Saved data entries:

- Opening Delimiter -

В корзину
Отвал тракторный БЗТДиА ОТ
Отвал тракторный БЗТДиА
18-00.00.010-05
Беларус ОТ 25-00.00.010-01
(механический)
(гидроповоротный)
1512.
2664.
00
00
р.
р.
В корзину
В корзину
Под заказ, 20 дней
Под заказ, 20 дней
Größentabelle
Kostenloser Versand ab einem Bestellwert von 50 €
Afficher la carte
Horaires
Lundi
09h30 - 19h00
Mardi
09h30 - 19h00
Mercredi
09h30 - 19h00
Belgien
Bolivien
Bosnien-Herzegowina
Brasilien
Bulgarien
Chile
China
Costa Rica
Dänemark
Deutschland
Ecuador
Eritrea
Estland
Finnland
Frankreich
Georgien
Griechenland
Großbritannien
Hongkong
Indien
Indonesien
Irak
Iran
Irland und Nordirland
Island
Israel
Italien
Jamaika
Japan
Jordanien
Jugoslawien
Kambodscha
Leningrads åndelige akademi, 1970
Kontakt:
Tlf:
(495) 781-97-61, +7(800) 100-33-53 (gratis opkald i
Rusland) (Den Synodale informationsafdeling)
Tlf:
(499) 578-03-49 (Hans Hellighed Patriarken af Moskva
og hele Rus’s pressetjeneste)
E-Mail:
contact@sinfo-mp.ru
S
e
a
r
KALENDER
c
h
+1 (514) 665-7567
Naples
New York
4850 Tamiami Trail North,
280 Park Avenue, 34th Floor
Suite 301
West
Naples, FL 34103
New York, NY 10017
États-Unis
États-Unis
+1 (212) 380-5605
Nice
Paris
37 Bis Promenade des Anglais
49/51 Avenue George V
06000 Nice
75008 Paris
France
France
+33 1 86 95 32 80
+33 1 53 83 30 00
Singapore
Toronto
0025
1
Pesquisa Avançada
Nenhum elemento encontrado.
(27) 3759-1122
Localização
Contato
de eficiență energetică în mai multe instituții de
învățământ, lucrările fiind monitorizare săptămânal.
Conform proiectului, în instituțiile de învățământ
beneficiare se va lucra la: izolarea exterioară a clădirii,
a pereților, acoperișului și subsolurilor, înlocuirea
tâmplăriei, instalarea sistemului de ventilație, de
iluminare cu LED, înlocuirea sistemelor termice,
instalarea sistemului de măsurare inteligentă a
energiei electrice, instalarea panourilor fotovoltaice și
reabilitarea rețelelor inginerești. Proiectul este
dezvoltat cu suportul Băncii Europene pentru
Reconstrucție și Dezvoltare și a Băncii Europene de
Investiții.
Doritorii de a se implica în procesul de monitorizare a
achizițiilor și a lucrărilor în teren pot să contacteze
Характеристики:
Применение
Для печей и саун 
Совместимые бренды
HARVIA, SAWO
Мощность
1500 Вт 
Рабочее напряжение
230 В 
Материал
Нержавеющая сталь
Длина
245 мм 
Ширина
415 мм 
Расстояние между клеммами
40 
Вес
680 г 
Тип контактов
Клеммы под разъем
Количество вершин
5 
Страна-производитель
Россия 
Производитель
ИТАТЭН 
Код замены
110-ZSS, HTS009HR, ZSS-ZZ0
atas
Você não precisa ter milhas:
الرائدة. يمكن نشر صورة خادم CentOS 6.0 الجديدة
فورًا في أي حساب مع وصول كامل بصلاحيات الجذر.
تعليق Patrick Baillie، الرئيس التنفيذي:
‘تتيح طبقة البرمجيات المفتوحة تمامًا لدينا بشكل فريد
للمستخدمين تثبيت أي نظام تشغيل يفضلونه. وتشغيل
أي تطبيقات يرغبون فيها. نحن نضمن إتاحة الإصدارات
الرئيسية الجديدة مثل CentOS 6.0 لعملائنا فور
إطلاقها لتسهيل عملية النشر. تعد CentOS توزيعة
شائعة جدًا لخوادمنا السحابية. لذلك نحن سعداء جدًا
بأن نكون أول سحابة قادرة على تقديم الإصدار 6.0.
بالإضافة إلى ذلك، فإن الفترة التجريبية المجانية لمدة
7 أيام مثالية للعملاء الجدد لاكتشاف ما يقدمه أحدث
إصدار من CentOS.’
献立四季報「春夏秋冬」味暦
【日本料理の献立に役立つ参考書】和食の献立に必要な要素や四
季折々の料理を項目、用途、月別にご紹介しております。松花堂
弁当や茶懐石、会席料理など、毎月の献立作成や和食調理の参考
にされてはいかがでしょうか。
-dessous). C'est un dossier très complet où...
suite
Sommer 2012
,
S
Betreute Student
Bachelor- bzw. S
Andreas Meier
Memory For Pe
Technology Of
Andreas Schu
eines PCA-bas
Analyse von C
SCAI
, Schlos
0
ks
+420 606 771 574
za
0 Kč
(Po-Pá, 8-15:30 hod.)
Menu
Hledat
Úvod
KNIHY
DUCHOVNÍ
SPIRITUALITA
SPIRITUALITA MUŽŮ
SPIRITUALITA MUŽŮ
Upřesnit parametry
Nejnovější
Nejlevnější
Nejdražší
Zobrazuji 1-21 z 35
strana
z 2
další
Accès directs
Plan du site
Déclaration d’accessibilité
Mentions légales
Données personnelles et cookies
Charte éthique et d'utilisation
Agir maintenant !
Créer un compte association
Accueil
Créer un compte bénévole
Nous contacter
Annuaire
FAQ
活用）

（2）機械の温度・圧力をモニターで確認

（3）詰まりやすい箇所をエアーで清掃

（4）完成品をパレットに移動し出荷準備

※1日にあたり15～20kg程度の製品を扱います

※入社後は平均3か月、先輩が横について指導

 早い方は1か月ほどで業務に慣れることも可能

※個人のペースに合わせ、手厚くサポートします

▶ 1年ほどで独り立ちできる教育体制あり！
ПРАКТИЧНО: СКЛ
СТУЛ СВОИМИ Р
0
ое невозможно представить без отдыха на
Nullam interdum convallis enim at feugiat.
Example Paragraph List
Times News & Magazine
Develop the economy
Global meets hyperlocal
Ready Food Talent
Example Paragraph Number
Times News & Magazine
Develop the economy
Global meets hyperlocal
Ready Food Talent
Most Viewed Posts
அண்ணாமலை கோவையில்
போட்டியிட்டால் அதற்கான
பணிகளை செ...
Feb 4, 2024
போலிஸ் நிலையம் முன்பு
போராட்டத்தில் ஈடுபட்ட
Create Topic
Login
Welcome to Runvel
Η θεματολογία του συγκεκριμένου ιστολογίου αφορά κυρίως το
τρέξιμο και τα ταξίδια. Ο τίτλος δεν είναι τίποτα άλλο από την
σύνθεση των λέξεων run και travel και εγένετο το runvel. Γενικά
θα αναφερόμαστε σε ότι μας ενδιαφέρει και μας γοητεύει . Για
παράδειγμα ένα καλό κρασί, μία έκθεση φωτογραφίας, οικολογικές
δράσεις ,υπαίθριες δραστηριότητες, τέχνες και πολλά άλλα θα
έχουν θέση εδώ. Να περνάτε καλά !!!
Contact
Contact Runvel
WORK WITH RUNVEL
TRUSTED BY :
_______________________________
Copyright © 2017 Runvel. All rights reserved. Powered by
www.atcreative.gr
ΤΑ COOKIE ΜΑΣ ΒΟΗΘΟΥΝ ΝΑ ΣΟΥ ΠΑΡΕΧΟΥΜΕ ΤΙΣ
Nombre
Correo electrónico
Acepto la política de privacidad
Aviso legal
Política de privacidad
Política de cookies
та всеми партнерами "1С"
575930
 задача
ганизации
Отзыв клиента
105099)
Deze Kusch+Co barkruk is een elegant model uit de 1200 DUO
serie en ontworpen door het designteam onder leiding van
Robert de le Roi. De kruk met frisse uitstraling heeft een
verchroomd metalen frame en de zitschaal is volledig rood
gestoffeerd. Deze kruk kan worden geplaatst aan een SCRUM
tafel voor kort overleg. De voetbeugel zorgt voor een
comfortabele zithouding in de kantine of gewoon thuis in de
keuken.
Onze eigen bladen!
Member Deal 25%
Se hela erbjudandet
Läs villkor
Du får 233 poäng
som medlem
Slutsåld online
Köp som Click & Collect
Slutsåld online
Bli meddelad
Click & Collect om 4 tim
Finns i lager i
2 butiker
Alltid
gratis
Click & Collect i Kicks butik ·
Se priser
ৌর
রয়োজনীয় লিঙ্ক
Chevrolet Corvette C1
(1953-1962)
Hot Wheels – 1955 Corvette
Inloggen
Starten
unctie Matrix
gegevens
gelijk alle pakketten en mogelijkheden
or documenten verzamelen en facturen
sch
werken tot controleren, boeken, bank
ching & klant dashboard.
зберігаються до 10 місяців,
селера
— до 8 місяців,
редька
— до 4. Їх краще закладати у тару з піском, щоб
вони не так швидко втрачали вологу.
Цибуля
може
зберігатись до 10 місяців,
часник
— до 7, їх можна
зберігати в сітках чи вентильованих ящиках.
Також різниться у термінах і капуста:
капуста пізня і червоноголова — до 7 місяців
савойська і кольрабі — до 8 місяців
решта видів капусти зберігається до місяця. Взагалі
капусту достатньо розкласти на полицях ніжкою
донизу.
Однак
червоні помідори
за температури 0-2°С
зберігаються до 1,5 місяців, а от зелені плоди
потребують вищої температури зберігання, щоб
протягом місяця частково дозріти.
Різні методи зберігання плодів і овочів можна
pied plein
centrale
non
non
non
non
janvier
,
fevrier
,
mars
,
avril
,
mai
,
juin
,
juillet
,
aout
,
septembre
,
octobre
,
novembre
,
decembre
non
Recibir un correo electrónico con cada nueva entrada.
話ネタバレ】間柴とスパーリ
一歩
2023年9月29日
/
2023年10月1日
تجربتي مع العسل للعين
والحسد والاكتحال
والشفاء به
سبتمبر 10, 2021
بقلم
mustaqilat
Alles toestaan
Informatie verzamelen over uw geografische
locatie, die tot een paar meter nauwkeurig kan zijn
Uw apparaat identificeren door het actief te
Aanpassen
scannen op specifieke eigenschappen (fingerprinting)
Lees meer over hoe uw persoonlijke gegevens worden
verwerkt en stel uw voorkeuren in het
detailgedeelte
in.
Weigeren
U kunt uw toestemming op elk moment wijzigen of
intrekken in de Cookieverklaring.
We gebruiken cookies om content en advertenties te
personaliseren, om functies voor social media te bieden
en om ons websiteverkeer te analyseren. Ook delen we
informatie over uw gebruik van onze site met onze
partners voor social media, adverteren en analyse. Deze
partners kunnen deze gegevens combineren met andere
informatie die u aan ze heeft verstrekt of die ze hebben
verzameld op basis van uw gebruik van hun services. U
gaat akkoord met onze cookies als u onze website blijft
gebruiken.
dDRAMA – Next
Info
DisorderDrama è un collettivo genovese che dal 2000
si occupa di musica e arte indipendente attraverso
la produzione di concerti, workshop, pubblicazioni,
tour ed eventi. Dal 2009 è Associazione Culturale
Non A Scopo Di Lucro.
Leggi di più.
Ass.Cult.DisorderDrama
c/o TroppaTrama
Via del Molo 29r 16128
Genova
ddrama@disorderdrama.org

- Closing Delimiter -

Exercise prompt:
In how many lines of the data above does the word "heeft" occur? Only the number is wanted.

Answer section:
2